"If something inside you is real, we will probably find it interesting, and it will probably be universal. So you must risk placing real emotion at the center of your work. Write straight into the emotional center of things. Write toward vulnerability. Don't worry about appearing sentimental. Worry about being unavailable; worry about being absent or fraudulent. Risk being unliked. Tell the truth as you understand it. If you're a writer you have a moral obligation to do this. And it is a revolutionary act–truth is always subversive."—Anne Lamott
Why Do I Write?
By Scoti Springfield Domeij
I'm in the process of developing my website, which means digging my value statements and tagline out of my heart.
Not an easy task.
It makes me vulnerable as a person, a writer and most important spiritually. Right now, I'm leaning towards this tagline: Cruciformity—Reality Unblurred
What Does Cruciformity Mean to Me?
It is how my spiritual story propelled me towards an awe-filled, dynamic relationship with God. My shame and pain constantly intersects with the divine story of the cross. Like Jesus' crucifixion, I felt crucified by religionists. Betrayal and abandonment inflicted intense pain—suffering that seemingly destroyed my hopes, dreams and reputation—yet, ultimately infused life into the passion God placed into my heart. Those shocking events revealed God's character, providing the example of how he desires life to be lived marked by faith, love, power, and hope.
The searing agony I've experienced stripped away idealism that too often blurred reality. For a while, I slogged through the valley of disillusionment and loss of faith in Christ. How do you reframe events and people who did not care if they hurt you? In fact, that was their point—to inflict pain.
Reality unblurred comprehends the meaning of a verse that's often tritely spit upon someone emotionally unable to grasp its meaning, "And we know that God causes all things to work together for good to those who love God, to those who are called according to His purpose. God can use all things for his glory," Romans 8:28 (NASB). I don't claim that I understand everything this verse conveys, but I know God uses my pain to understand and comfort other fellow strugglers who've lost all hope. The scar tissue of my heart also alerts me when I need to pray for others careworn by betrayal and robbed of security and personal identity.

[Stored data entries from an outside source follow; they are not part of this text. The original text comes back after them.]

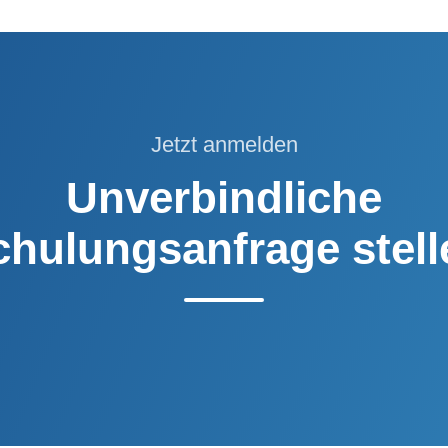
Jetzt anmelden
Unverbindliche
chulungsanfrage stell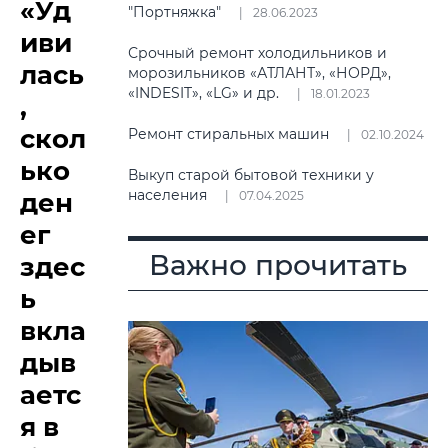
«Уд
"Портняжка"
28.06.2023
иви
Срочный ремонт холодильников и
лась
морозильников «АТЛАНТ», «НОРД»,
«INDESIT», «LG» и др.
18.01.2023
,
скол
Ремонт стиральных машин
02.10.2024
ько
Выкуп старой бытовой техники у
населения
ден
07.04.2025
ег
Важно прочитать
здес
ь
вкла
дыв
аетс
я в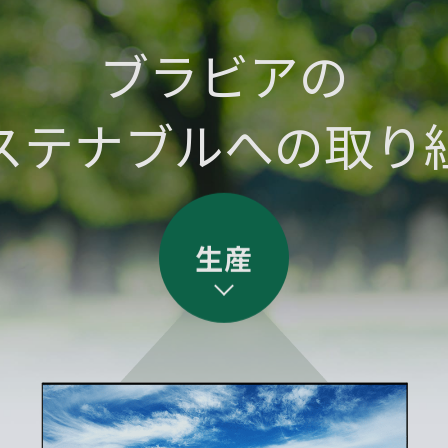
ブラビアの
ステナブルへの取り
生産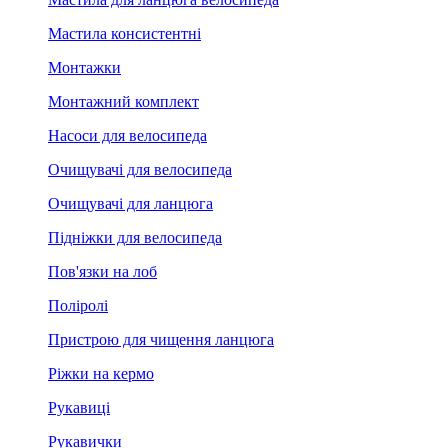
Мастила консистентні
Монтажки
Монтажний комплект
Насоси для велосипеда
Очищувачі для велосипеда
Очищувачі для ланцюга
Підніжки для велосипеда
Пов'язки на лоб
Поліролі
Пристрою для чищення ланцюга
Ріжки на кермо
Рукавиці
Рукавички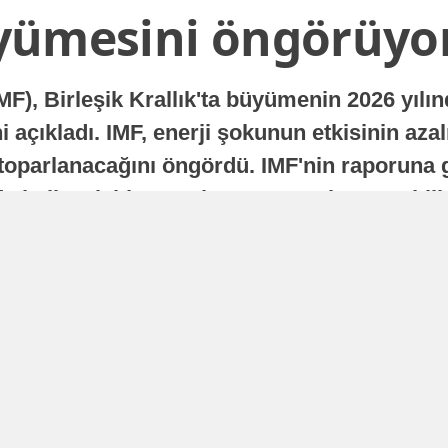
yümesini öngörüyo
MF), Birleşik Krallık'ta büyümenin 2026 yılı
 açıkladı. IMF, enerji şokunun etkisinin azal
oparlanacağını öngördü. IMF'nin raporuna gö
a istikrarlı bir toparlanma süreci yaşayabilir
Yayınlanma
16 Temmuz 2026 - 22:37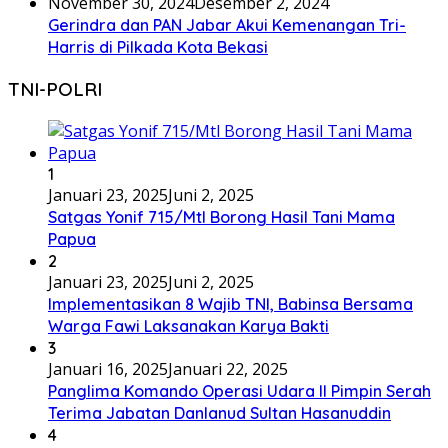
November 30, 2024
Desember 2, 2024
Gerindra dan PAN Jabar Akui Kemenangan Tri-
Harris di Pilkada Kota Bekasi
TNI-POLRI
1
Januari 23, 2025
Juni 2, 2025
Satgas Yonif 715/Mtl Borong Hasil Tani Mama
Papua
2
Januari 23, 2025
Juni 2, 2025
Implementasikan 8 Wajib TNI, Babinsa Bersama
Warga Fawi Laksanakan Karya Bakti
3
Januari 16, 2025
Januari 22, 2025
Panglima Komando Operasi Udara II Pimpin Serah
Terima Jabatan Danlanud Sultan Hasanuddin
4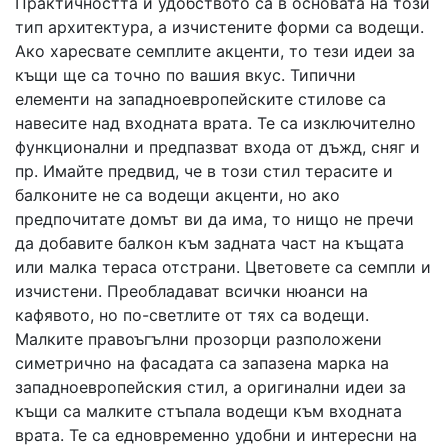
Практичността и удобството са в основата на този
тип архитектура, а изчистените форми са водещи.
Ако харесвате семплите акценти, то тези идеи за
къщи ще са точно по вашия вкус. Типични
елементи на западноевропейските стилове са
навесите над входната врата. Те са изключително
функционални и предпазват входа от дъжд, сняг и
пр. Имайте предвид, че в този стил терасите и
балконите не са водещи акценти, но ако
предпочитате домът ви да има, то нищо не пречи
да добавите балкон към задната част на къщата
или малка тераса отстрани. Цветовете са семпли и
изчистени. Преобладават всички нюанси на
кафявото, но по-светлите от тях са водещи.
Малките правоъгълни прозорци разположени
симетрично на фасадата са запазена марка на
западноевропейския стил, а оригинални идеи за
къщи са малките стъпала водещи към входната
врата. Те са едновременно удобни и интересни на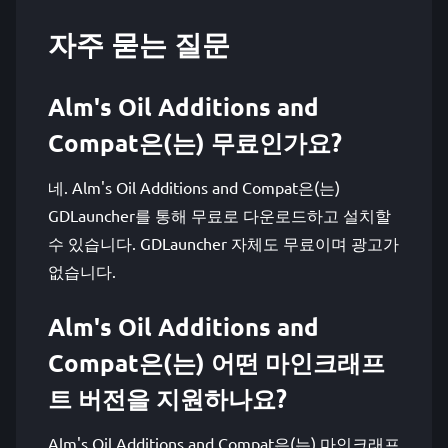
자주 묻는 질문
Alm's Oil Additions and
Compat은(는) 무료인가요?
네. Alm's Oil Additions and Compat은(는)
GDLauncher를 통해 무료로 다운로드하고 설치할
수 있습니다. GDLauncher 자체도 무료이며 광고가
없습니다.
Alm's Oil Additions and
Compat은(는) 어떤 마인크래프
트 버전을 지원하나요?
Alm's Oil Additions and Compat은(는) 마인크래프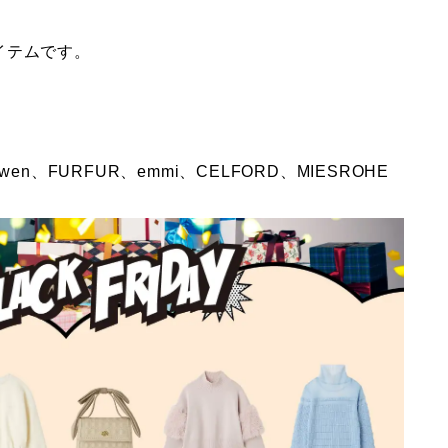
イテムです。
a Owen、FURFUR、emmi、CELFORD、MIESROHE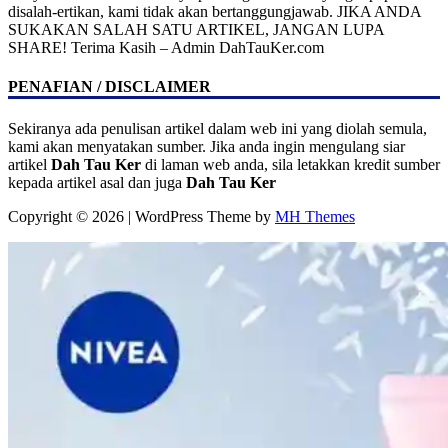
disalah-ertikan, kami tidak akan bertanggungjawab. JIKA ANDA
SUKAKAN SALAH SATU ARTIKEL, JANGAN LUPA
SHARE! Terima Kasih – Admin DahTauKer.com
PENAFIAN / DISCLAIMER
Sekiranya ada penulisan artikel dalam web ini yang diolah semula,
kami akan menyatakan sumber. Jika anda ingin mengulang siar
artikel
Dah Tau Ker
di laman web anda, sila letakkan kredit sumber
kepada artikel asal dan juga
Dah Tau Ker
Copyright © 2026 | WordPress Theme by
MH Themes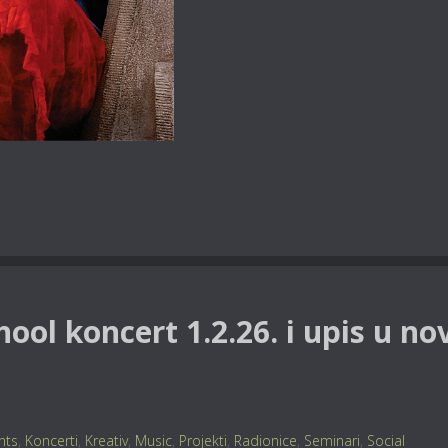
hool koncert 1.2.26. i upis u no
nts
,
Koncerti
,
Kreativ
,
Music
,
Projekti
,
Radionice
,
Seminari
,
Social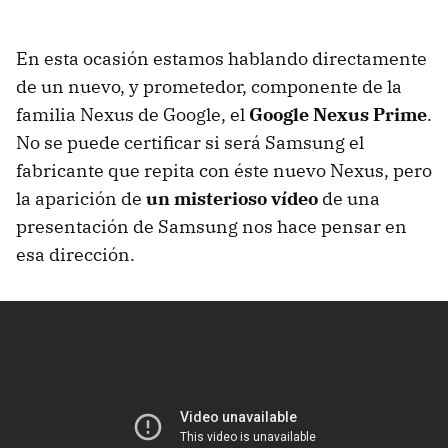
En esta ocasión estamos hablando directamente
de un nuevo, y prometedor, componente de la
familia Nexus de Google, el
Google Nexus Prime
.
No se puede certificar si será Samsung el
fabricante que repita con éste nuevo Nexus, pero
la aparición de
un misterioso vídeo
de una
presentación de Samsung nos hace pensar en
esa dirección.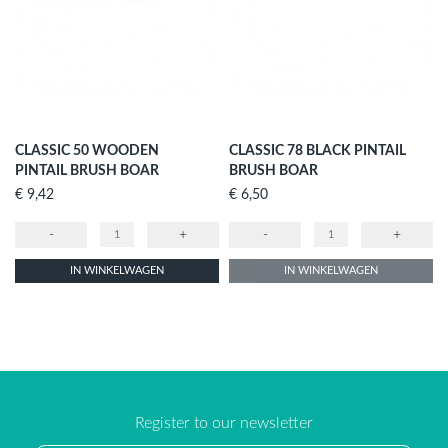
CLASSIC 50 WOODEN
CLASSIC 78 BLACK PINTAIL
PINTAIL BRUSH BOAR
BRUSH BOAR
Prijs
Prijs
€ 9,42
€ 6,50
-
+
-
+
IN WINKELWAGEN
IN WINKELWAGEN
Register to our newsletter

My writing often takes me places I'd prefer not to go. So why do I write? Because I can't not pursue the passion God put in my heart. I know what he's given, when I had nothing to give. I know how he's provided, when I had zip, zilch. When I feel discouraged and wonder why I write, Anne Lamott's words remind me to be faithful to the tagline of my heart, "You are going to have to give and give and give and give, or there's no reason for you to be writing. You have to give from the deepest part of yourself, and you are going to have to go on giving, and the giving is going to have to be its own reward. There is no cosmic importance to your getting something published, but there is in learning to be a giver."
What painful realities impassion your writing? That's maybe the core from which your tagline will emerge.